Or maybe not.
Shanghai’s New Year’s New Year’s celebration was particularly spectacular this year and included a show using 2,000 drones.
Lighted drones formed variety of images including colored shapes, a man running across the sky, and numbers counting down the seconds until midnight.
Shanghai, indeed much of coastal China, has seen repeated patterns of GPS jamming and spoofing over the last year.
And previous drone shows in China have been spoiled by by interference with navigation signals. One incident was reported by Chinese media in May 2018 and another in October of that same year.
Given this history, and success of this year’s show, many have speculated that the Chinese government must have made a conscious decision to avoid interference activity for the duration of the celebration.
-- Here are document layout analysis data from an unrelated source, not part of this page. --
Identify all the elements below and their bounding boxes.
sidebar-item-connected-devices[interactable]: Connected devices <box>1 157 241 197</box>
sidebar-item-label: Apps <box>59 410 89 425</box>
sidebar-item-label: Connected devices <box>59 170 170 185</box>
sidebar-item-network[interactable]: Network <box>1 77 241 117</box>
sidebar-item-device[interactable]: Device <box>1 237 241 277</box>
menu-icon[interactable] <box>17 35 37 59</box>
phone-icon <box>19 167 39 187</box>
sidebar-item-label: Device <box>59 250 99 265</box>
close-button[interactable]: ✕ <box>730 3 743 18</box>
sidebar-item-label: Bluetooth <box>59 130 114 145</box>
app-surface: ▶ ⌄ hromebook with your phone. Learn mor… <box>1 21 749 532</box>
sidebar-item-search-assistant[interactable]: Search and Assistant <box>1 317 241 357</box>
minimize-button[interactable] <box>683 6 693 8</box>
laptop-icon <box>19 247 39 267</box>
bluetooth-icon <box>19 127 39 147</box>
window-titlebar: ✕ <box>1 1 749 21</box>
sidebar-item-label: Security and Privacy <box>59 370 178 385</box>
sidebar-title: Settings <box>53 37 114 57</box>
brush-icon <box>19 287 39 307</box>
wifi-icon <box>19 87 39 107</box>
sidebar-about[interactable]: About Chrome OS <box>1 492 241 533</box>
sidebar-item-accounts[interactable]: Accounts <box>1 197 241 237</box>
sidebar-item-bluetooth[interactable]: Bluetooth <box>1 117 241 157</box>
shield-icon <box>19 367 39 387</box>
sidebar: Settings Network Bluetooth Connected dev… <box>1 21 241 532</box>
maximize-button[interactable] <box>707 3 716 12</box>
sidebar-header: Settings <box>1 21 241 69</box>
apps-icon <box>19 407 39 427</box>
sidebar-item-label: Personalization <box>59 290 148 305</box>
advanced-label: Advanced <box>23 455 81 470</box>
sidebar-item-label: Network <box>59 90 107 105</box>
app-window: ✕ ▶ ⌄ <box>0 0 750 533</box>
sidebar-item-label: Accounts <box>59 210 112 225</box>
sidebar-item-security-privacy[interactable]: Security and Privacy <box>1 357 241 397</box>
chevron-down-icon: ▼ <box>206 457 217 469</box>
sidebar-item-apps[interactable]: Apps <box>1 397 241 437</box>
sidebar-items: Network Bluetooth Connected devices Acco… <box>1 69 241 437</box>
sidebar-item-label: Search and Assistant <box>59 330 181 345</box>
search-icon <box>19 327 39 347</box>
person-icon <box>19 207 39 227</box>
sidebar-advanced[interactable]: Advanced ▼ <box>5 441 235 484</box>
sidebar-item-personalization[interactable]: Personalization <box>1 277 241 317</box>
Others have suggested that perhaps that GPS spoofing was still on-going, but that the drones were using China’s BeiDou satellite navigation system.
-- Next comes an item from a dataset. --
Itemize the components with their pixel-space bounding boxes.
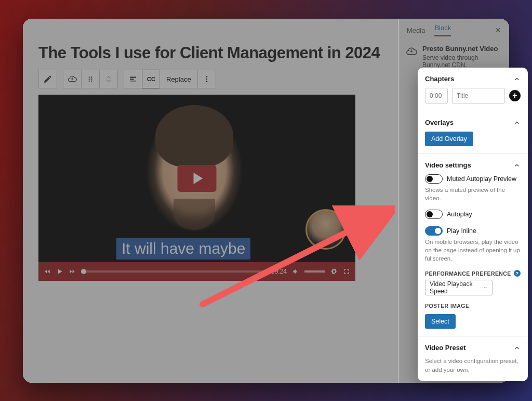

It is possible to interfere with GPS without impacting BeiDou. This would be a riskier option, though, as the two systems operate on nearby frequencies and some “bleed-over” interference could take place.
China has recently announced an increased focus on ensuring PNT information is available to its populace from a variety of differing sources in a “comprehensive” architecture. Such an approach will ensure that users have the critical location and timing information they need regardless of interference with satellite signals.
Given this attention from leadership, it is likely that the need for unimpeded navigation was taken well into account before the recent drone show in Shanghai.
Also that we are not likely to see many future reports of drone shows in China being disrupted by nav system interference.